To sum up, then, the Muslims briefly pulled ahead of the west precisely because they were not good Muslims! Their progress was in spite of Islam, not because of it, and it came to a halt as soon as Islam was taken seriously again.
None of the above is included in Bernard Lewis's book. Born in London and now at Princeton university as perhaps the world's most distinguished writer on Islam, he has written a riveting book. It is full of wonderful and important tales from the history of Islam over the past 1300 years to show how the Muslims' victories on the battlefields of western Asia, Africa and Europe made them too proud to want to learn from the despised 'infidel', how they felt humiliated later when they saw the Christians surge ahead in wealth and power, and how they tried to catch up by trying to acquire only the military technique and technical knowledge of the west, not its freedom to speculate where Allah would not allow. But he praises too highly the largely military 'glory' of the 'Golden Age' of Islam, and he does not say openly that only by shedding or downgrading Islam itself as the last and eternal message of God to Mankind would the inhabitants of the land of Islam have much chance of catching up with the rest of humanity.

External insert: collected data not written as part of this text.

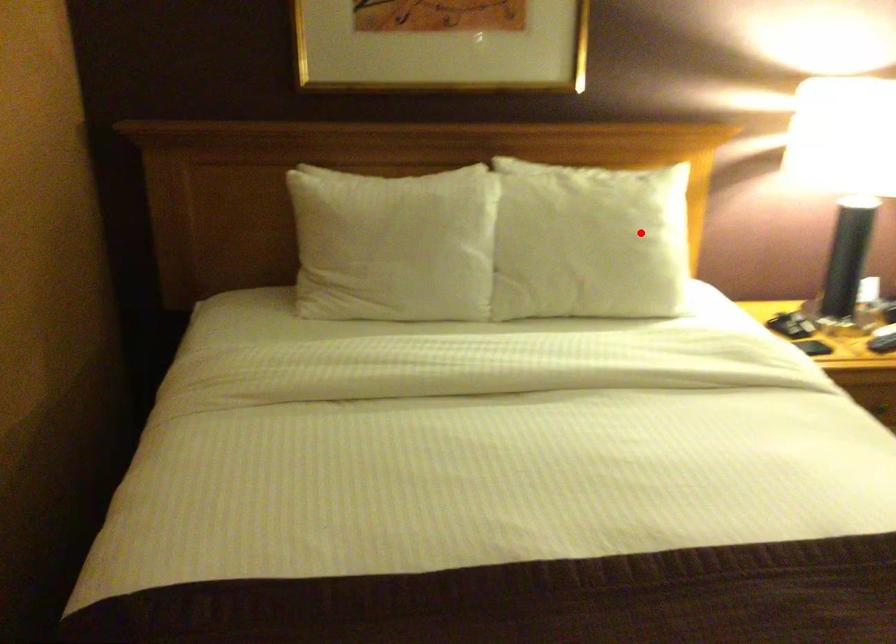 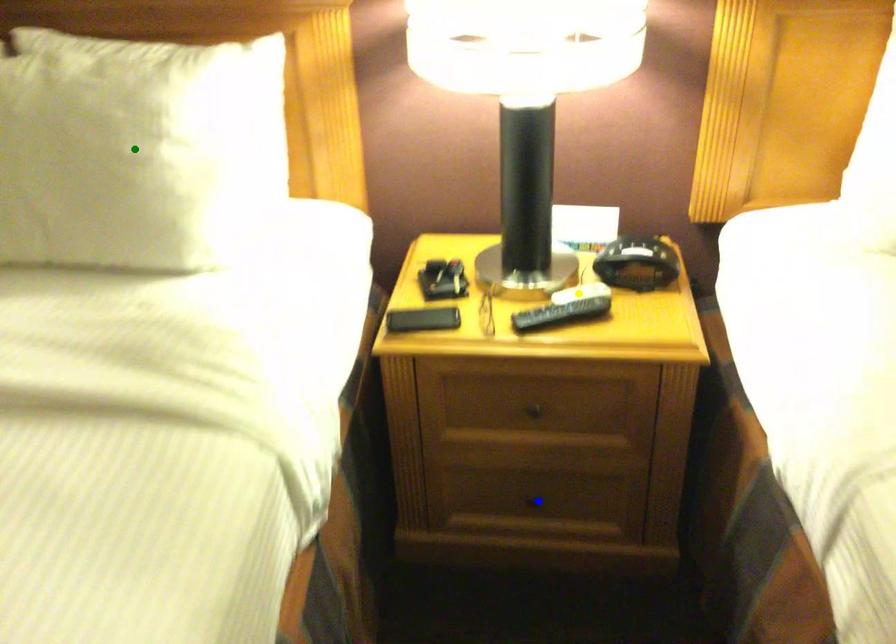 Question: I am providing you with two images of the same scene from different viewpoints. A red point is marked on the first image. You are given multiple points on the second image. Can you choose the point in image 2 that corresponds to the point in image 1?

Choices:
 (A) yellow point
 (B) blue point
 (C) green point

Answer: (C) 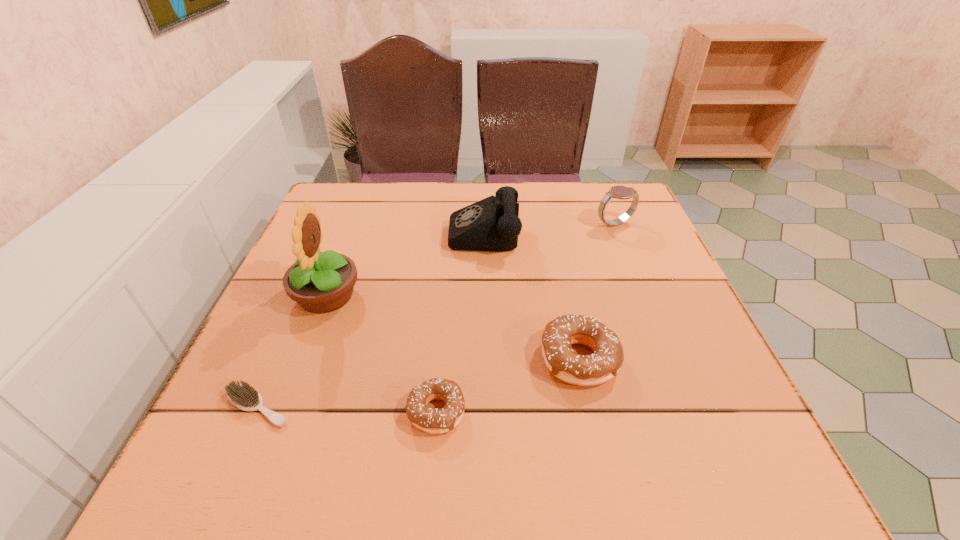 Locate an element on the screen. the shorter doughnut is located at coordinates (431, 420).

Find the location of a particular element. the fifth tallest object is located at coordinates (431, 420).

Locate an element on the screen. the right doughnut is located at coordinates (563, 362).

You are a GUI agent. You are given a task and a screenshot of the screen. Output one action in this format:
    pyautogui.click(x=<x>, y=<y>)
    Task: Click on the taller doughnut
    Image resolution: width=960 pixels, height=540 pixels.
    Given the screenshot: What is the action you would take?
    pyautogui.click(x=563, y=362)

Identify the location of the second tallest object. [x=492, y=224].

Locate an element on the screen. The image size is (960, 540). the fourth nearest object is located at coordinates (320, 282).

Image resolution: width=960 pixels, height=540 pixels. Find the location of `the tallest object`. the tallest object is located at coordinates [x=320, y=282].

At what (x,y) coordinates should I click in order to perform the action: click on the rightmost object. Please return your answer as a coordinate pair (x, y). The width and height of the screenshot is (960, 540). Looking at the image, I should click on (620, 192).

Where is `watch`? The image size is (960, 540). watch is located at coordinates (620, 192).

You are a GUI agent. You are given a task and a screenshot of the screen. Output one action in this format:
    pyautogui.click(x=<x>, y=<y>)
    Task: Click on the scrubbing brush
    The height and width of the screenshot is (540, 960).
    Given the screenshot: What is the action you would take?
    pyautogui.click(x=243, y=396) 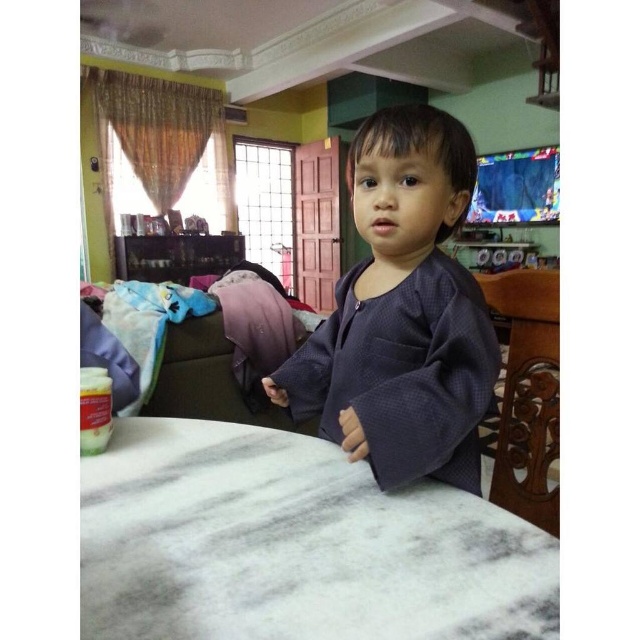 Can you confirm if white marble table at center is wider than dark grey textured robe at center?

Yes.

Which is in front, point (308, 612) or point (337, 381)?

Point (308, 612)

You are a GUI agent. You are given a task and a screenshot of the screen. Output one action in this format:
    pyautogui.click(x=<x>, y=<y>)
    Task: Click on the white marble table at center
    The width and height of the screenshot is (640, 640).
    Given the screenshot: What is the action you would take?
    pyautogui.click(x=292, y=545)

Between white marble table at center and carved wood chair at right, which one is positioned lower?

white marble table at center is below.

Is white marble table at center smaller than carved wood chair at right?

Incorrect, white marble table at center is not smaller in size than carved wood chair at right.

Is point (88, 538) less distant than point (525, 516)?

Yes.

This screenshot has width=640, height=640. Identify the location of white marble table at center. (292, 545).

Is dark grey textured robe at center positioned in front of carved wood chair at right?

Yes.

Is point (419, 326) closer to camera compared to point (524, 419)?

Yes.

Is point (458, 452) positioned in front of point (556, 403)?

That is True.

Identify the location of dark grey textured robe at center. (403, 372). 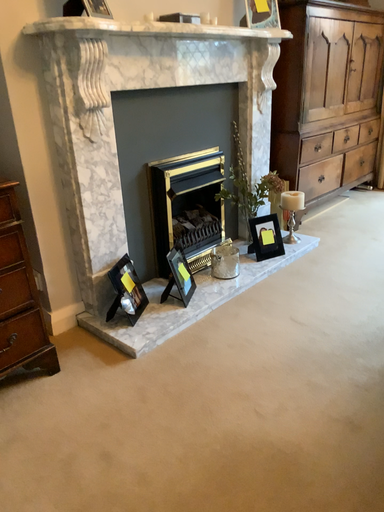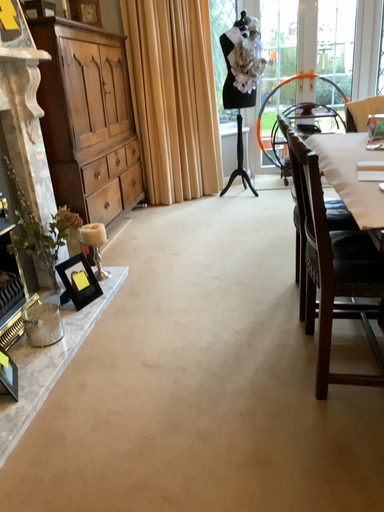 Question: How did the camera likely rotate when shooting the video?

Choices:
 (A) rotated left
 (B) rotated right

Answer: (B) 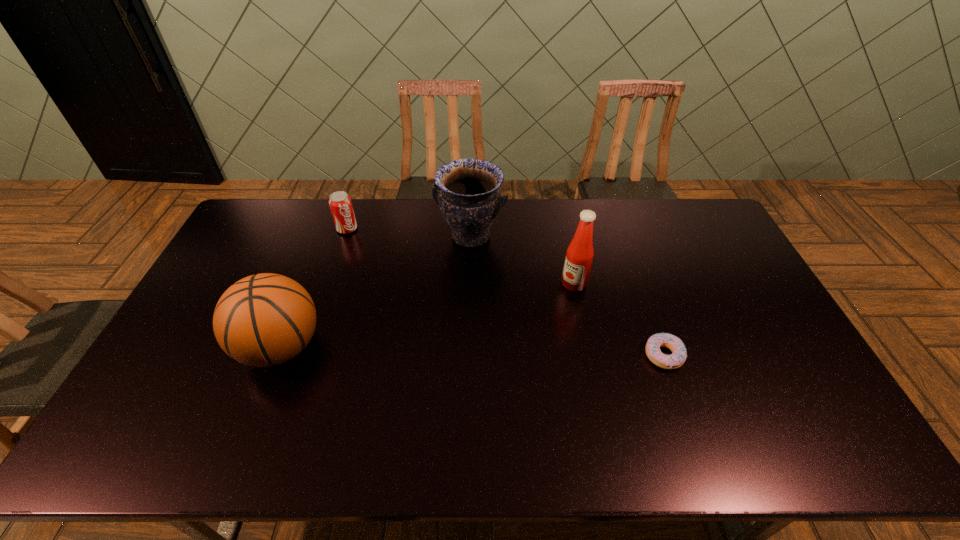 Image resolution: width=960 pixels, height=540 pixels. In order to click on object located in the near edge section of the desktop in this screenshot , I will do `click(263, 320)`.

Find the location of a particular element. vacant space at the far edge is located at coordinates (396, 224).

In the image, there is a desktop. At what (x,y) coordinates should I click in order to perform the action: click on vacant space at the near edge. Please return your answer as a coordinate pair (x, y). Image resolution: width=960 pixels, height=540 pixels. Looking at the image, I should click on (481, 387).

In the image, there is a desktop. Where is `free space at the left edge`? The width and height of the screenshot is (960, 540). free space at the left edge is located at coordinates (216, 304).

I want to click on vacant area at the right edge, so click(x=750, y=284).

In the image, there is a desktop. Identify the location of free space at the far left corner. This screenshot has height=540, width=960. (268, 211).

At what (x,y) coordinates should I click in order to perform the action: click on free space at the near left corner of the desktop. Please return your answer as a coordinate pair (x, y). This screenshot has width=960, height=540. Looking at the image, I should click on (180, 392).

Locate an element on the screen. Image resolution: width=960 pixels, height=540 pixels. empty space between the fourth tallest object and the rightmost object is located at coordinates (505, 292).

I want to click on empty space between the pottery and the basketball, so click(375, 292).

This screenshot has width=960, height=540. Find the location of `unoccupied position between the rightmost object and the pottery`. unoccupied position between the rightmost object and the pottery is located at coordinates (567, 296). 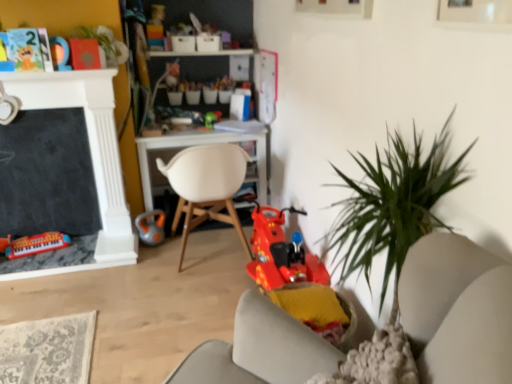 Question: Is matte plastic keyboard at lower left, arranged as the first toy when viewed from the left, a part of orange rubber kettlebell at center, acting as the 3th toy starting from the right?

Choices:
 (A) yes
 (B) no

Answer: (B)

Question: Can you confirm if orange rubber kettlebell at center, acting as the 3th toy starting from the right, is bigger than matte plastic keyboard at lower left, the fifth toy positioned from the top?

Choices:
 (A) no
 (B) yes

Answer: (A)

Question: Does orange rubber kettlebell at center, acting as the 3th toy starting from the right, have a greater width compared to matte plastic keyboard at lower left, the fifth toy viewed from the right?

Choices:
 (A) yes
 (B) no

Answer: (B)

Question: Is orange rubber kettlebell at center, acting as the 3th toy starting from the right, smaller than matte plastic keyboard at lower left, the first toy positioned from the bottom?

Choices:
 (A) no
 (B) yes

Answer: (B)

Question: From the image's perspective, does orange rubber kettlebell at center, acting as the 3th toy starting from the right, appear lower than matte plastic keyboard at lower left, the fifth toy viewed from the right?

Choices:
 (A) yes
 (B) no

Answer: (B)

Question: Based on their positions, is shiny plastic scooter at center, the 1th toy when ordered from right to left, located to the left or right of orange rubber kettlebell at center, the third toy positioned from the bottom?

Choices:
 (A) left
 (B) right

Answer: (B)

Question: Is shiny plastic scooter at center, the second toy when ordered from bottom to top, taller or shorter than orange rubber kettlebell at center, acting as the 3th toy starting from the right?

Choices:
 (A) short
 (B) tall

Answer: (B)

Question: Looking at their shapes, would you say shiny plastic scooter at center, acting as the 5th toy starting from the left, is wider or thinner than orange rubber kettlebell at center, the 3th toy viewed from the top?

Choices:
 (A) thin
 (B) wide

Answer: (B)

Question: From a real-world perspective, is shiny plastic scooter at center, which is the 4th toy from top to bottom, positioned above or below orange rubber kettlebell at center, the 3th toy viewed from the top?

Choices:
 (A) below
 (B) above

Answer: (B)

Question: From a real-world perspective, is white matte chair at center above or below orange rubber kettlebell at center, placed as the third toy when sorted from left to right?

Choices:
 (A) below
 (B) above

Answer: (B)

Question: Do you think white matte chair at center is within orange rubber kettlebell at center, the 3th toy viewed from the top, or outside of it?

Choices:
 (A) outside
 (B) inside

Answer: (A)

Question: Considering the positions of white matte chair at center and orange rubber kettlebell at center, the third toy positioned from the bottom, in the image, is white matte chair at center bigger or smaller than orange rubber kettlebell at center, the third toy positioned from the bottom,?

Choices:
 (A) small
 (B) big

Answer: (B)

Question: Visually, is white matte chair at center positioned to the left or to the right of orange rubber kettlebell at center, the 3th toy viewed from the top?

Choices:
 (A) left
 (B) right

Answer: (B)

Question: Relative to green leafy plant at upper left, is green plastic toy at center, the 4th toy when ordered from bottom to top, in front or behind?

Choices:
 (A) behind
 (B) front

Answer: (A)

Question: In terms of height, does green plastic toy at center, placed as the 4th toy when sorted from left to right, look taller or shorter compared to green leafy plant at upper left?

Choices:
 (A) short
 (B) tall

Answer: (A) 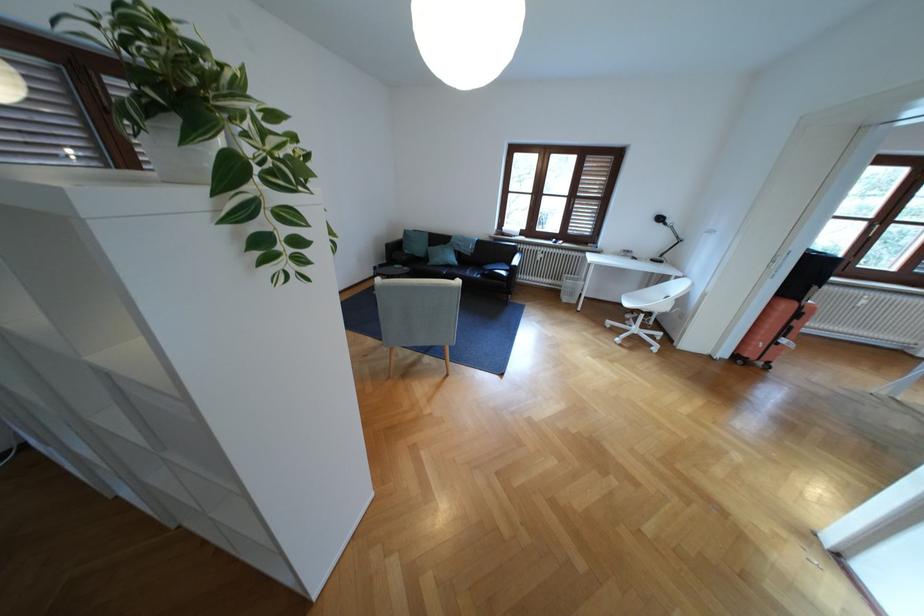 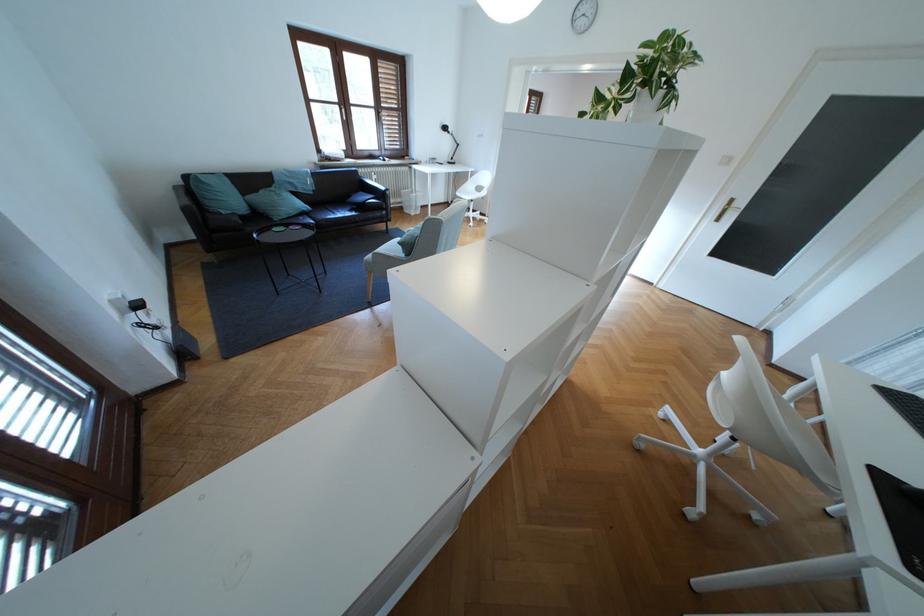 In the second image, find the point that corresponds to the point at 417,252 in the first image.

(234, 213)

Even more disappointing is his recipe for the immediate future. He recommends to Muslims to "settle their differences and join their talents, energies and resources in a common creative endeavour to make the Middle East, in modern times as it was in antiquity and the Middle Ages, a major centre of civilisation." Otherwise, he says, the Middle East is in danger of ending "sooner or later in yet another alien domination, perhaps from a new Europe reverting to old ways, perhaps from a resurgent Russia, perhaps from some new, expanding superpower in the East."
Many Muslims would read into this recommendation the prospect of yet another great age of imperialism and the need to unite again militarily to form an empire from Morocco to Indonesia which, by the way, never existed. The only thing such an empire would have in common would be Islam. Otherwise, why would so many diverse peoples and geographical regions want to make common cause?